Daoist Internal Alchemy:
A Deep Language for Communicating with Nature’s Intelligence, Part 1

Alchemy Formulas, Qi Field & Language Theory

by Michael Winn

When I was first initiated into Daoist Qigong and internal alchemy, nei dan practice, twenty years ago, I began having exciting and profound experiences. Mysterious hidden inner worlds were suddenly revealed to me. The interior dimensions of my body became a vast playground that I had somehow overlooked in my previous spiritual explorations. As I progressed through “Seven Alchemical Formulas for Attaining Immortality”, I gradually came to recognize the nei dan formulas themselves reveal a deep language by which Nature communicates with the different dimensions of its own intelligence. This universal field of intelligence in alchemical terms is the mind of the Dao. Physical nature would be the body of the Dao.

These seven formulas were transmitted to my first Daoist teacher Mantak Chia by One Cloud, a Daoist monk who searched with limited success in various monasteries for thirty years for the secrets of internal alchemy. An abbot finally told him to “go into the mountains to find a teacher”. On Long White Mountain in northern China near Manchuria, One Cloud met another Daoist who had left his monastery, and who HAD found a true teacher of internal alchemy. He transmitted to One Cloud these nei dan formulas. One Cloud practiced these methods and entered into the breatharian state (bigu) for some years, meaning he fed his body on Qi alone. (2)
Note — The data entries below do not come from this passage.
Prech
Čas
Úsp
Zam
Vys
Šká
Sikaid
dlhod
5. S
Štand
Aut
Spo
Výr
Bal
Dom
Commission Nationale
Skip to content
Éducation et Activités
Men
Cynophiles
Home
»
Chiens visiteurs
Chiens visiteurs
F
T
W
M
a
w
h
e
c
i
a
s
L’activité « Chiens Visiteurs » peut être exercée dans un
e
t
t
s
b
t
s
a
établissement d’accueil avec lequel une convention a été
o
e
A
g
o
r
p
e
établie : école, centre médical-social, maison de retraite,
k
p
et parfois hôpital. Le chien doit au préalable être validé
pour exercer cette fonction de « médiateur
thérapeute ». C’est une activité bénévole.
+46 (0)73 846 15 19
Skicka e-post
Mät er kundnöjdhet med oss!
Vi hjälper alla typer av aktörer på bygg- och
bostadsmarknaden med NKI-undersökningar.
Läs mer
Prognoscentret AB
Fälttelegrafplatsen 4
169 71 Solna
During the Japanese invasion One Cloud left his mountain, and migrated on foot to the mountains behind Hong Kong. He healed local people and taught nei dan to a few students. He was a simple man who constantly smiled; his only complaint was that eating some bad food after he came down the mountain would cause his early death. He died at age 96 in the 1970’s. His formulas resonate with writings attributed to Lu Dongbin, one of the semi-legendary “Eight Immortals”, around which the “Zhong-Lu” nei dan tradition first flourished in the 10 and 11th centuries. Some of his formulas also resemble the teachings on nei dan of the Complete Perfection (Quanzhen) tradition. Historically, it is not clear if the practice of internal alchemy adopted by temple schools of Daoism like Quanzhen originally came from scattered “mountain Dao” practitioners like One Cloud’s teacher. One Cloud told Chia that he had “given him the best from all his teachers”. The seven formulas by title and brief summary of their practice are found in appendix A.
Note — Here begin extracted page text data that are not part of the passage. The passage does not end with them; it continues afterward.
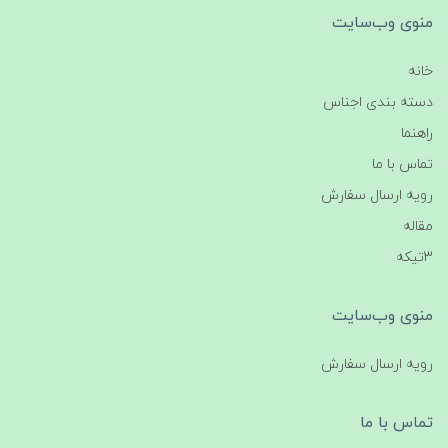
منوی وب‌سایت
خانه
دسته بندی اجناس
راهنما
تماس با ما
رویه ارسال سفارش
مقاله
3تیکه
منوی وب‌سایت
رویه ارسال سفارش
تماس با ما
Today in China, there are thousands of Qigong forms and many different nei gong and nei dan systems of internal mind training. At first, this is bewildering, as if it were a spiritual labyrinth with too many paths. Now, looking back after 20 years, it is easy to see all methods as expression of a single common deep energetic language. Whether the life force, Qi, is moved using body language or is shaped by the intention or imagination of a particular aspect of mind/spirit (shen), it is still the same language of Qi. Just as one can produce many different word combinations in English, all comprehensible because of a common grammar and vocabulary, so one can create many Qigong and nei gong forms, each movement pattern having a unique effect on the body-mind’s Qi field.

Nei dan (“inner elixir”) is a special class of nei gong (“inner skill”) that trains one to “speak” the deep language that silently pulses through the medium of a universal Qi field. One of the meanings of the Chinese character for “Dao” is “to speak, to tell”. (3) Hence in the famous first line of the Dao De Jing (Tao Te Ching),”The Dao that can be spoken is not the true Dao”, the word “spoken” is the same character as that used for “Dao”. The line could even be translated, “The speaking that is spoken is not the true speaking”. So the idea that the Dao exists as an unspoken, or silent language, is emphasized in the very first line of this classic.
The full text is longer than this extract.